Signs requiring immediate medical evaluation include:
- A high fever (typically above 101°F) or shaking chills suggests the infection may have entered the bloodstream or reached the kidneys.
- Severe, persistent pain in the flank area, which is the side and back area below the ribs, is a hallmark sign of a kidney infection.
- Nausea, vomiting, or the inability to keep fluids down, which can lead to dehydration and complicate treatment.

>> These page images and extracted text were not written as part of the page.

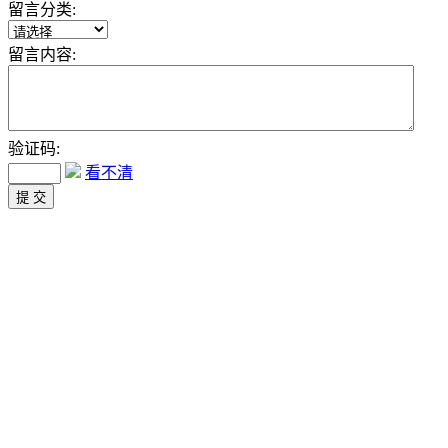
留言分类:
留言内容:
验证码:
看不清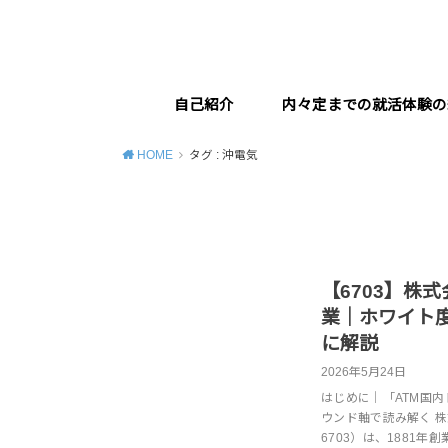
自己紹介
内々定までの就活体験の
HOME
タグ : 沖電気
【6703】株
業｜ホワイト
に解説
2026年5月24日
はじめに｜「ATM国内
ウンド軸で読み解く 株
6703）は、1881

- The visible presence of blood in the urine (gross hematuria), coupled with pain or fever, also necessitates immediate medical evaluation.
How Doctors Investigate and Treat the Underlying Issue
The investigation of elevated WBCs begins with a thorough history of symptoms and a repeat urinalysis to confirm the finding and check for nitrites. If the initial test is positive, a urine culture is performed to grow and identify the specific microorganism present. This culture determines the precise type of bacteria and which antibiotics will be most effective for treatment.
If the culture is negative despite pyuria, further testing explores causes of sterile pyuria. This may involve specific tests for STIs or imaging studies (ultrasound or CT scan) to look for kidney stones, obstructions, or structural issues. In complex cases, blood tests may be ordered to check kidney function or systemic inflammation.
Treatment is always directed at the underlying cause. A bacterial UTI is typically resolved with a course of targeted antibiotics, often lasting three to seven days. Kidney stone treatment focuses on pain management and fluid intake, or may require a procedure to remove the stone. Non-infectious conditions, such as interstitial cystitis or drug-induced inflammation, require specialized therapies or adjusting the implicated medication.